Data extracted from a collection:
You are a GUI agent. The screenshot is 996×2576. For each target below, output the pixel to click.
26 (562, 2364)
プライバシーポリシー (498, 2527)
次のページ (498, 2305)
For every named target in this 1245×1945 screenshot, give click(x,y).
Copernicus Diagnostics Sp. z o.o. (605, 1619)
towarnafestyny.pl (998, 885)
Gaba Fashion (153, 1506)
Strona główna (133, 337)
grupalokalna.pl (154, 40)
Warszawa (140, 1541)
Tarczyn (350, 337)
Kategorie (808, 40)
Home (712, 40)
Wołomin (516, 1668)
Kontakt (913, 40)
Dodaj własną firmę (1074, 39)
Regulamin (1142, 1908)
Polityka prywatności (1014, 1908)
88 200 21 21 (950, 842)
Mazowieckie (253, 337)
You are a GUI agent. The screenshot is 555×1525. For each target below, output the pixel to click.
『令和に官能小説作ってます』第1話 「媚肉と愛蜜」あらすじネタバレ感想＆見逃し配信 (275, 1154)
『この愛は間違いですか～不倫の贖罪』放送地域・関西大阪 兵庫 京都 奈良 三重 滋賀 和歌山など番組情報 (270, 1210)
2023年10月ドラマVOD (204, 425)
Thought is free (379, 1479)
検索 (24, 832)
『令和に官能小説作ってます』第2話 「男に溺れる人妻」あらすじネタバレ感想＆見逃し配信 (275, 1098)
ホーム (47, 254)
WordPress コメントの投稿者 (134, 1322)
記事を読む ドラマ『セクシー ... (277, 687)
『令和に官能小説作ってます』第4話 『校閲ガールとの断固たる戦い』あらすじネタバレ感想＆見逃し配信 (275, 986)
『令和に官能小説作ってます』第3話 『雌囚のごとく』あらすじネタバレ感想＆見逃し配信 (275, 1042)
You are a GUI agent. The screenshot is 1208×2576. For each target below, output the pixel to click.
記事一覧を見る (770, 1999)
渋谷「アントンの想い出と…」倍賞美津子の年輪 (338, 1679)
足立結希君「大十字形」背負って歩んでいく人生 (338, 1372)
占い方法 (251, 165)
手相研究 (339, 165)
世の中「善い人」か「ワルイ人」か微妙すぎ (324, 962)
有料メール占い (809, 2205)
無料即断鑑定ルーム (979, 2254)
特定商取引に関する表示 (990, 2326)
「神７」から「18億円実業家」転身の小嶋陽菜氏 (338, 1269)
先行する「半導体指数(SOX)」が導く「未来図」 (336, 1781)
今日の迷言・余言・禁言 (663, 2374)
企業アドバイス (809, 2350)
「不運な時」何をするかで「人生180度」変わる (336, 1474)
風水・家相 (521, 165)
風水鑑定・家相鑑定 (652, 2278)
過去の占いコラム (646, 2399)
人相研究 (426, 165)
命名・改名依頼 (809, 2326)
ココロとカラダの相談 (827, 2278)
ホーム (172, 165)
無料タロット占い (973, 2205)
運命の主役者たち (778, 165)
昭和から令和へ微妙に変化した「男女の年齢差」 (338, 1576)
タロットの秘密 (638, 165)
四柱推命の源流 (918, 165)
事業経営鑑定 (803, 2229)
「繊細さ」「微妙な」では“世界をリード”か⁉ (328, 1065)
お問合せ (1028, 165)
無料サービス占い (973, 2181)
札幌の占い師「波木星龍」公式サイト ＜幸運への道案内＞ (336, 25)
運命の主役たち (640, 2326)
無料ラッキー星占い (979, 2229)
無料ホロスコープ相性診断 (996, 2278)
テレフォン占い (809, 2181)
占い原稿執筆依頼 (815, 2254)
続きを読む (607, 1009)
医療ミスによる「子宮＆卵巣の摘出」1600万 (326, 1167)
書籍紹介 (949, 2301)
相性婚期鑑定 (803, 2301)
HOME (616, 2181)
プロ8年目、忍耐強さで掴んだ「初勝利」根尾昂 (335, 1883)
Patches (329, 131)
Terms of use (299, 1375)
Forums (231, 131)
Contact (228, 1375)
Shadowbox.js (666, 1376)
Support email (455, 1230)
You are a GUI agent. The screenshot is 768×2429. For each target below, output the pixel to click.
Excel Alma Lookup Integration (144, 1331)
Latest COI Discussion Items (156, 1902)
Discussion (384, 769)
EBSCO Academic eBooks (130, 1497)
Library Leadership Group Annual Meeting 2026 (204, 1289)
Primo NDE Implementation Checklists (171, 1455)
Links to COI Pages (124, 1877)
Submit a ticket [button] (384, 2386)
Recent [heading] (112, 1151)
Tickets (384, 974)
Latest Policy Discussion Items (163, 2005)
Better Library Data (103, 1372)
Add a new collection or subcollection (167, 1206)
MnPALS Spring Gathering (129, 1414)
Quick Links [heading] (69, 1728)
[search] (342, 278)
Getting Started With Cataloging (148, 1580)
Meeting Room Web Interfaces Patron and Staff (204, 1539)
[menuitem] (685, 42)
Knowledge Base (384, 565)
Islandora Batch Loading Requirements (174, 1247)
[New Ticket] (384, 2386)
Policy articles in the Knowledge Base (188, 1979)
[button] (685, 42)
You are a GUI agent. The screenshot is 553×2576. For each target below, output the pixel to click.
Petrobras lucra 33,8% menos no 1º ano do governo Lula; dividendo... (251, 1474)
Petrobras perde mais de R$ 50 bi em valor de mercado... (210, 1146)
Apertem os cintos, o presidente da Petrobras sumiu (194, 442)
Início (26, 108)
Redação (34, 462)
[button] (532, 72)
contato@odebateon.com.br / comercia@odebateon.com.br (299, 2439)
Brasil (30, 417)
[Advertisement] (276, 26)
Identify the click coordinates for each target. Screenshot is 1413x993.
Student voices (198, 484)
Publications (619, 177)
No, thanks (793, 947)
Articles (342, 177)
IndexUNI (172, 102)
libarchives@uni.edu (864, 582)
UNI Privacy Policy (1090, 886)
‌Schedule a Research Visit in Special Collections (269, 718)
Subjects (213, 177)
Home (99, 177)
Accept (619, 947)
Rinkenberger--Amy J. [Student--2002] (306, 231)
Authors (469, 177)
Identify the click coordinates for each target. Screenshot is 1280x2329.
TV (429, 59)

* What you have to do: Count how many lines in the data contain the word "Base". Reply with that number only.

* Solution for this task: 2